Firstly, because there was a whole hullabaloo around it involving bigots upset at the reasonable portrayal of a diverse galaxy, and five year olds in the bodies of grown men (mostly) crying about the old Extended Universe being axed, and so they must automatically shun the new canon, as if the people writing those new books didn’t love the old books as much as they did and wouldn’t do their best to preserve as much of it as they could. (Also, what a stupid protest. Totally ineffective. This book was a bestseller almost immediately.) There also seems to be a proliferation of reviews stating Aftermath is poorly written (it’s not); that it wasn’t the book they wanted, many comparing it to Zahn’s original trilogy (you should never put your own expectations on a book, ever–guaranteed failure right there); and that it was boring. This last complaint I am BAFFLED by. Did we even read the same book?

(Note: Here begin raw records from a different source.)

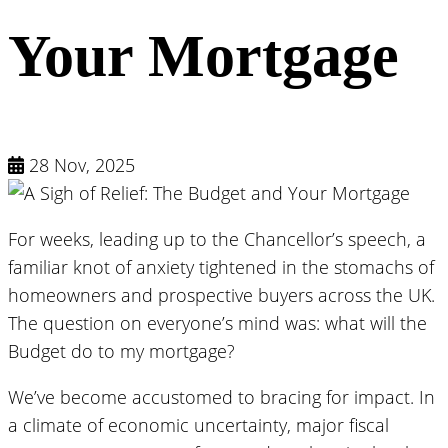
Your Mortgage
28 Nov, 2025
For weeks, leading up to the Chancellor’s speech, a
familiar knot of anxiety tightened in the stomachs of
homeowners and prospective buyers across the UK.
The question on everyone’s mind was: what will the
Budget do to my mortgage?
We’ve become accustomed to bracing for impact. In
a climate of economic uncertainty, major fiscal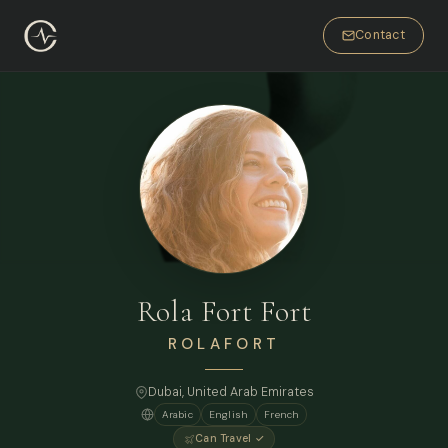
Contact
Rola Fort Fort
ROLAFORT
Dubai
, United Arab Emirates
Arabic
English
French
Can Travel ✓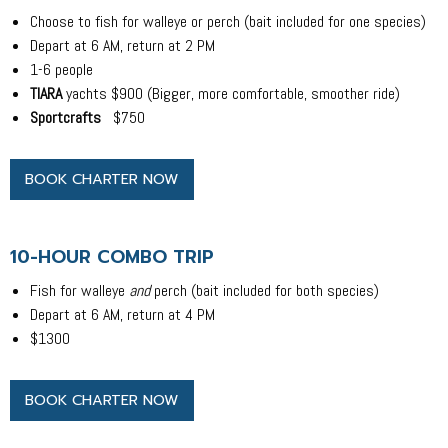
Choose to fish for walleye or perch (bait included for one species)
Depart at 6 AM, return at 2 PM
1-6 people
TIARA
yachts $900 (Bigger, more comfortable, smoother ride)
Sportcrafts
$750
BOOK CHARTER NOW
10-HOUR COMBO TRIP
Fish for walleye
and
perch (bait included for both species)
Depart at 6 AM, return at 4 PM
$1300
BOOK CHARTER NOW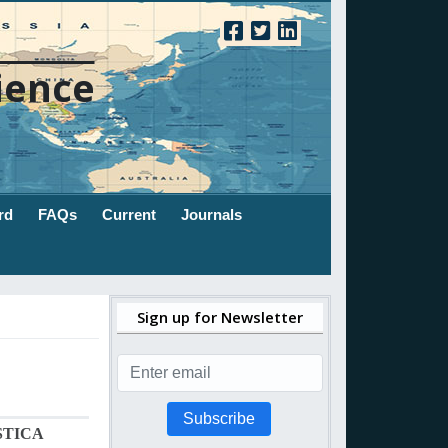
ience
rd
FAQs
Current
Journals
Sign up for Newsletter
Subscribe
STICA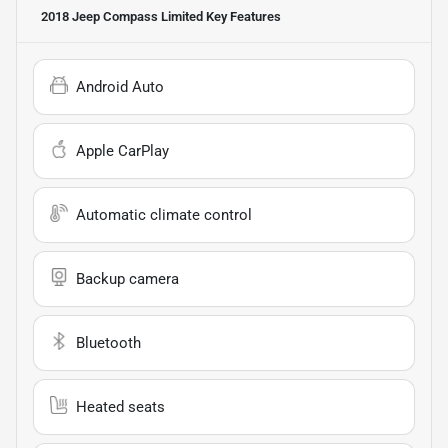
2018 Jeep Compass Limited
Key Features
Android Auto
Apple CarPlay
Automatic climate control
Backup camera
Bluetooth
Heated seats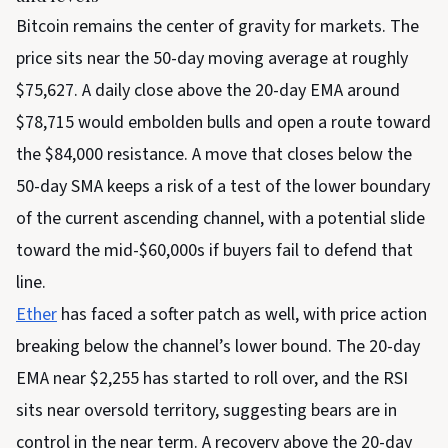
Bitcoin remains the center of gravity for markets. The
price sits near the 50-day moving average at roughly
$75,627. A daily close above the 20-day EMA around
$78,715 would embolden bulls and open a route toward
the $84,000 resistance. A move that closes below the
50-day SMA keeps a risk of a test of the lower boundary
of the current ascending channel, with a potential slide
toward the mid-$60,000s if buyers fail to defend that
line.
Ether
has faced a softer patch as well, with price action
breaking below the channel’s lower bound. The 20-day
EMA near $2,255 has started to roll over, and the RSI
sits near oversold territory, suggesting bears are in
control in the near term. A recovery above the 20-day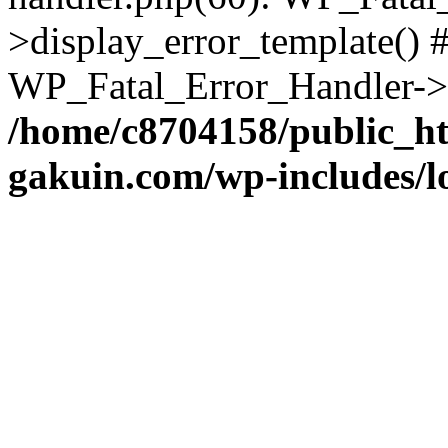
>display_error_template() #
WP_Fatal_Error_Handler->h
/home/c8704158/public_h
gakuin.com/wp-includes/l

And secondly, because I’ve never really liked any of the Chuck Wendig books that I’ve read. His style tends to grate on me, and I was worried I wouldn’t be able to overcome that. His prose is very in your face, and his style tends to draw attention to itself by design. (I prefer books that allow you to sink into a story and forget you’re even reading. This is harder to do for me with his writing.) It bears repeating I think that just because you don’t care for an author’s writing style, that does NOT mean it’s “badly written.”
So yeah, it was a bit hard for me to overcome all that baggage when I just wanted to read a book that I could escape into. Thankfully, once I actually picked it up, and spent several pages getting acclimated to the writing style (which is one of the main things working against this book–he really would have been much better served to pick any POV other than third person present tense–added to his already, er, unique writing style, it’s just too much). I also noticed that occasionally, he’d have his characters speak colloquially, and instead of using Star Wars terms, he’d slip in our slang and our way of talking, and it pulled me out every time.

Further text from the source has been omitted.